Ten minutes later, Odell beckoned me from the other end of the corridor. “Mr. Rios? This way please.”
/> The room was furnished with a table and four chairs. There was a video camera mounted on the wall in a corner and a wall phone next to the door. A burly Latino cop in a short-sleeved shirt, shiny trousers and a K-Mart tie was waiting in the room when Odell and I entered. The man’s shabby clothes did not disguise his authority. He was fairer-skinned than me, but as unmistakably Mexican: round face, thick salt-and-pepper hair, blunt eyebrows, black eyes. A hard alcoholic paunch. Strong hands, with fingers thick as chorizo. Late thirties, I guessed, but showing signs of heavy wear. He reminded me of my father. It was not a pleasant association.
“Mr. Rios,” he said. “I’m Detective Gaitan. Homicide. I want to ask you a few questions about Alex Amerian. You knew he was murdered last night.”
“Sergeant Odell told me,” I said.
“Sit down, Rios,” Gaitan said, pulling a chair out for himself. “Make yourself comfortable. We’re going to be here for a while.”
“That’s up to me,” I said. “I’m here voluntarily.”
Gaitan slowly lifted his eyes from the manila folder on the table in front of him and stared at me. It was the prison-yard stare with which inmates tried to terrorize each other when no other weapons were at hand. It darkened his eyes with hatred and menace, extinguishing the human light in them. One of my recidivist clients had called it the mirror of death. I knew better than to look away.

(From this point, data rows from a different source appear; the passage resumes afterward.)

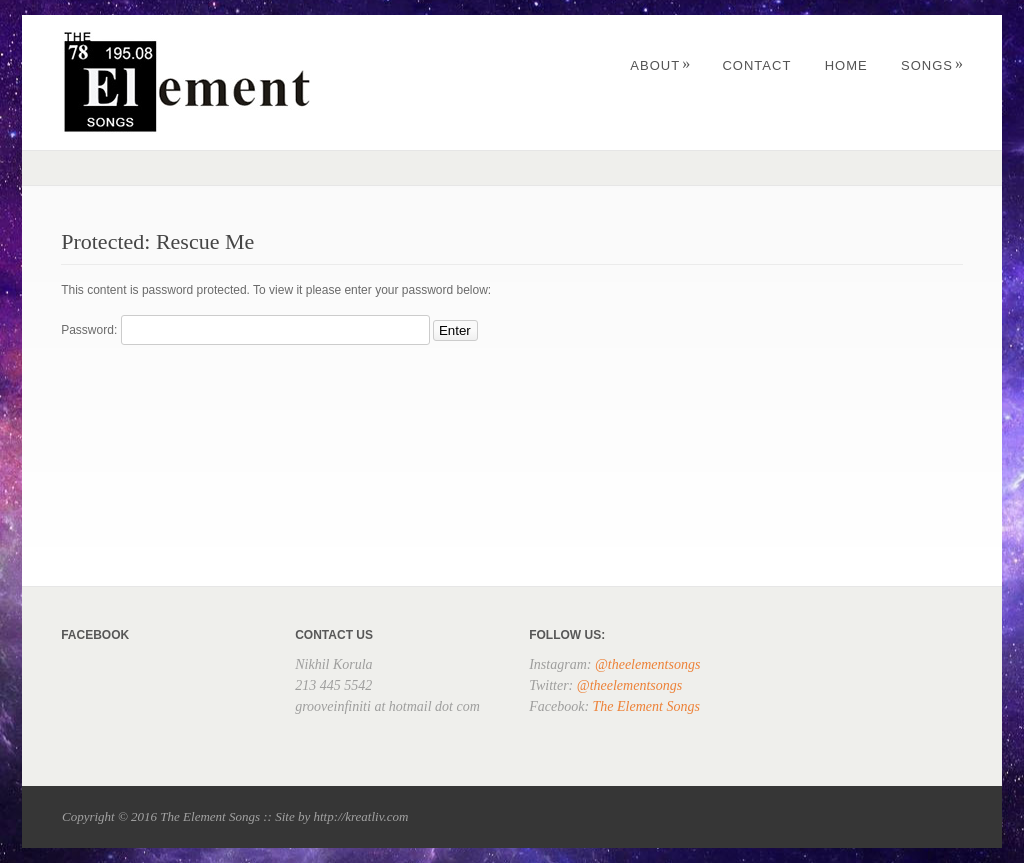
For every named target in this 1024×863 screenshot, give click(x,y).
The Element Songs (646, 706)
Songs (932, 65)
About (660, 65)
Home (846, 65)
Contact (756, 65)
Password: (245, 330)
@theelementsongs (647, 664)
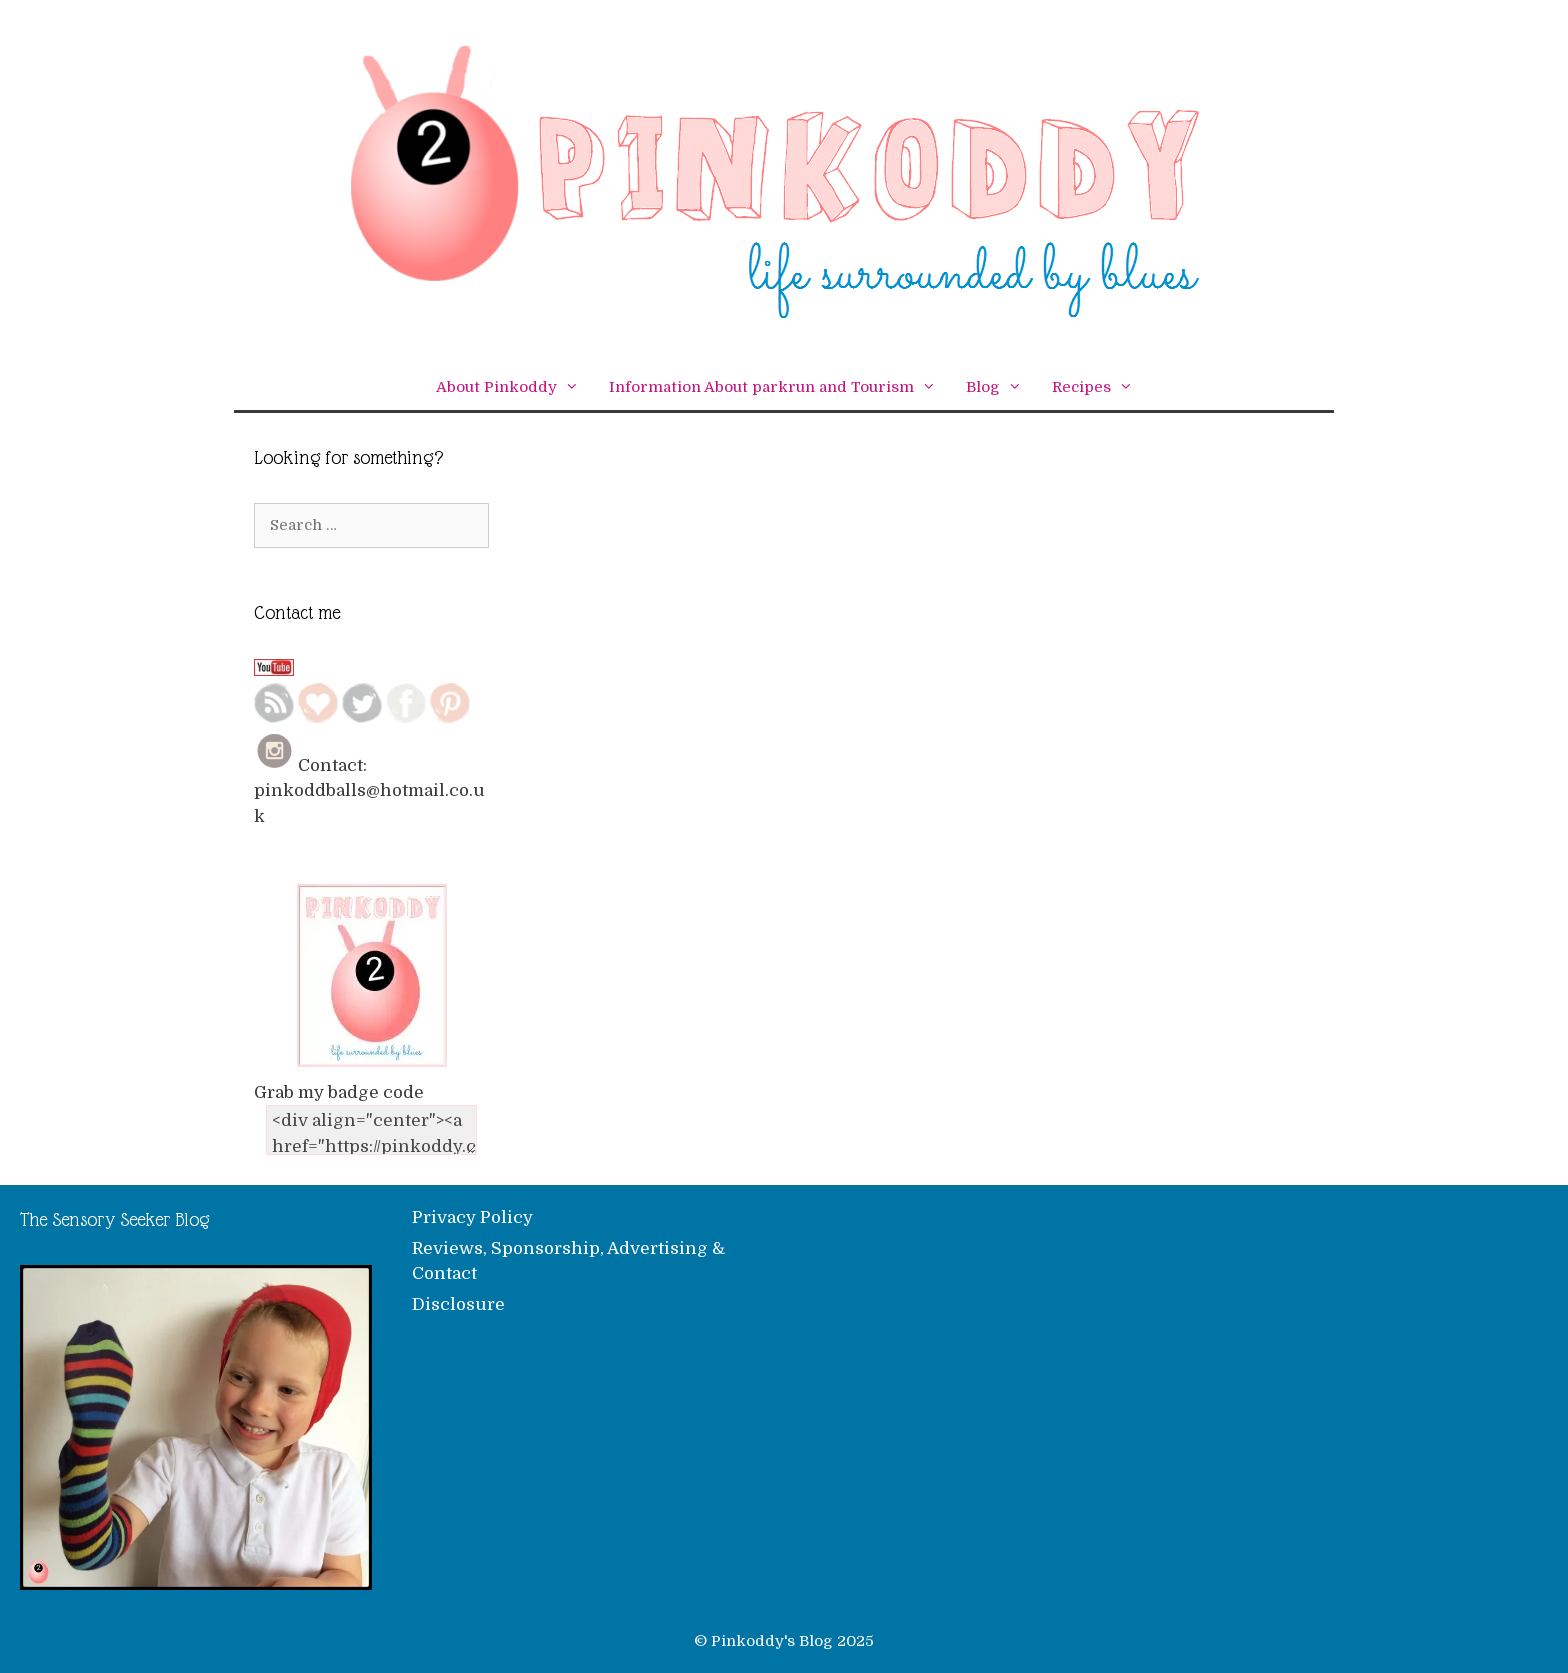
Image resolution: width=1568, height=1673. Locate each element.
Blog (1001, 387)
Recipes (1100, 387)
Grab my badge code (339, 1092)
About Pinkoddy (515, 387)
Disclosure (458, 1304)
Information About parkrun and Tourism (780, 387)
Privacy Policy (472, 1217)
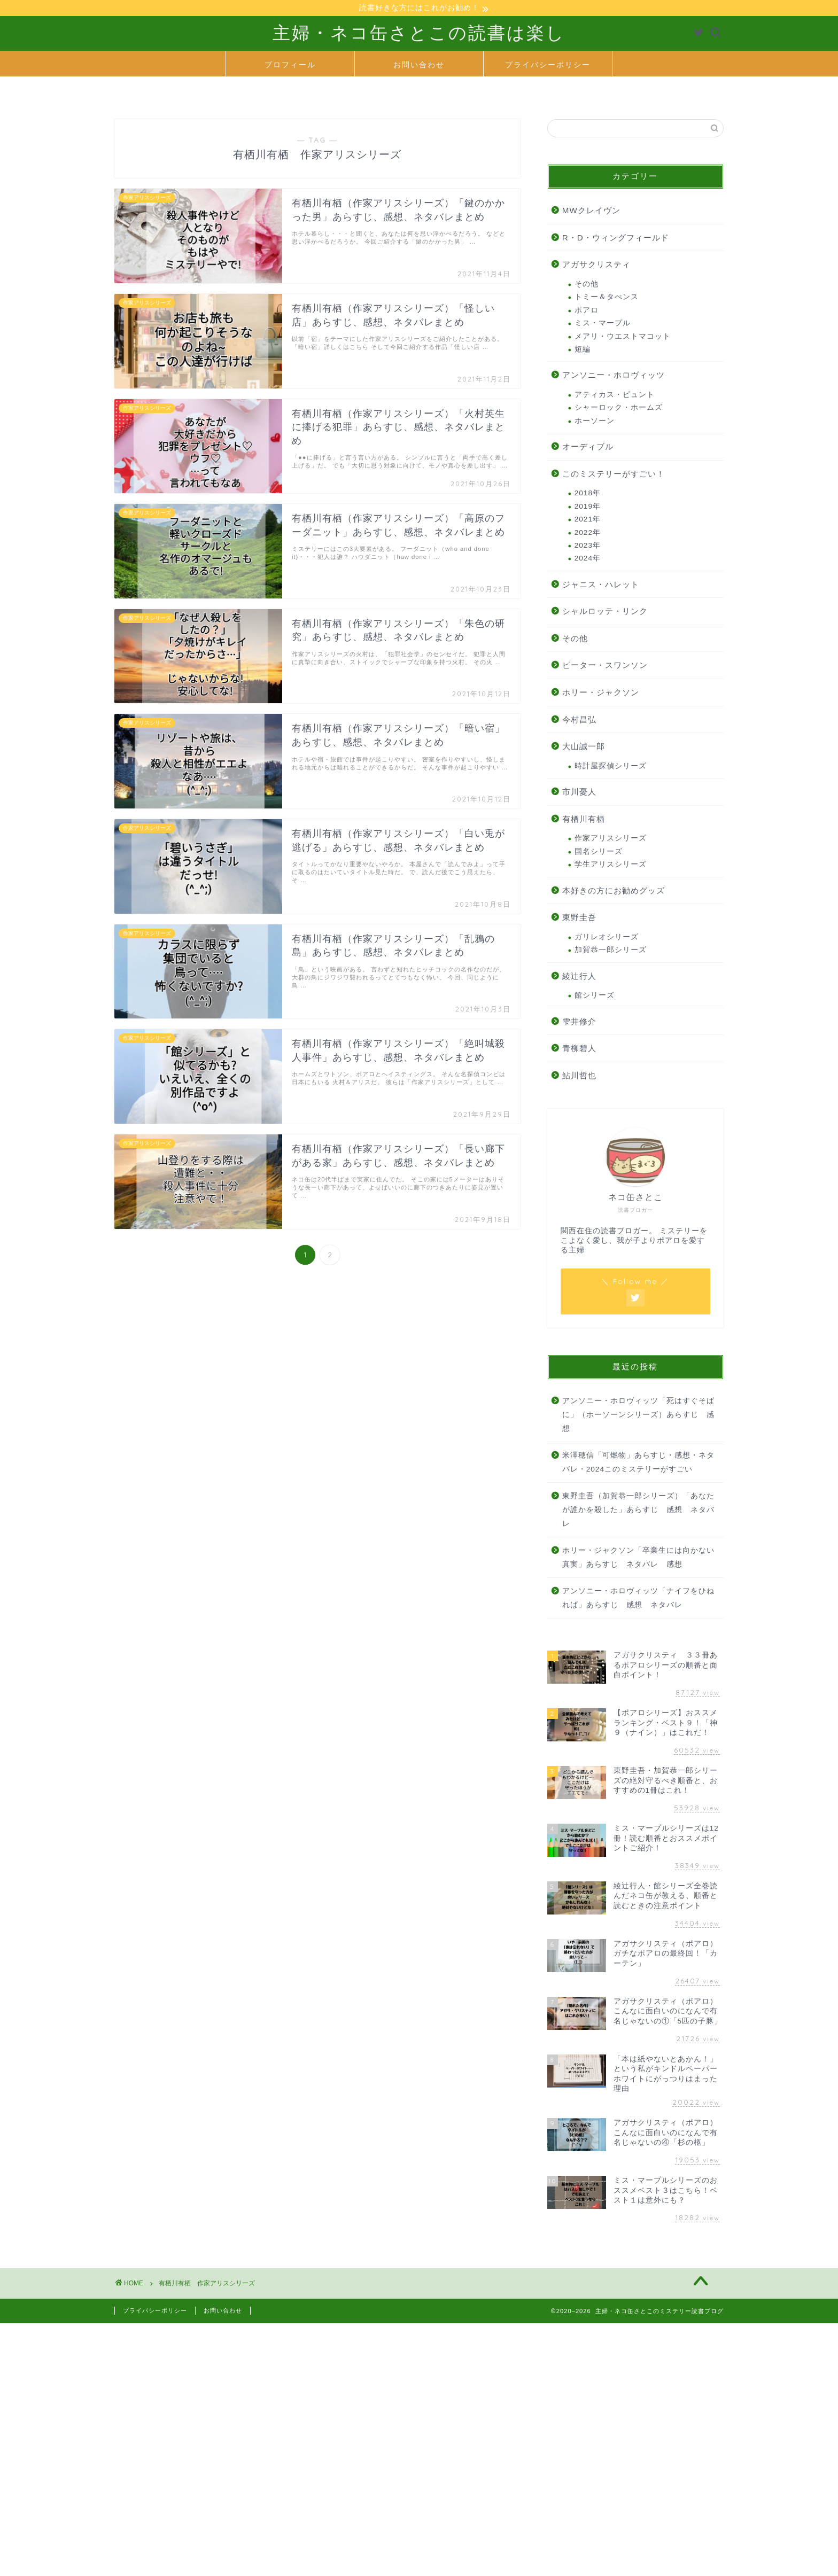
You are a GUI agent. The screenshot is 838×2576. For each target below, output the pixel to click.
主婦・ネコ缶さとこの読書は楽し (419, 34)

“Maybe Odell didn’t mention that I’m a criminal-defense lawyer,” I said. “I have clients on death row, Detective. You’re not going to intimidate me with a jailhouse stare.”
“Then take a look at these,” he said, and opened the folder, spreading its contents across the table. A half-dozen black-and-white photographs of Alex Amerian.
I sat down. Slowly, I picked up the first photograph and studied it as carefully as if it were a trial exhibit, to stave off the horror of what it showed: Alex’s naked body folded into a recycling bin shoved against a cinder-block wall spread with a bougainvillea vine. His head and shoulders, upper chest and legs were visible. The left side of his face had been smashed into pudding, the eye missing from its socket, a fragment of jawbone protruding below what remained of his ear. There were sharp lacerations in the broken flesh that looked like stab wounds. His head had been nearly hacked from the rest of his body. A bougainvillea blossom had fallen into his exposed esophagus. On his chest were what at first looked like deep scratch marks but, in a second photograph, a close-up, were revealed to be letters spelling out the words: KILL FAGS.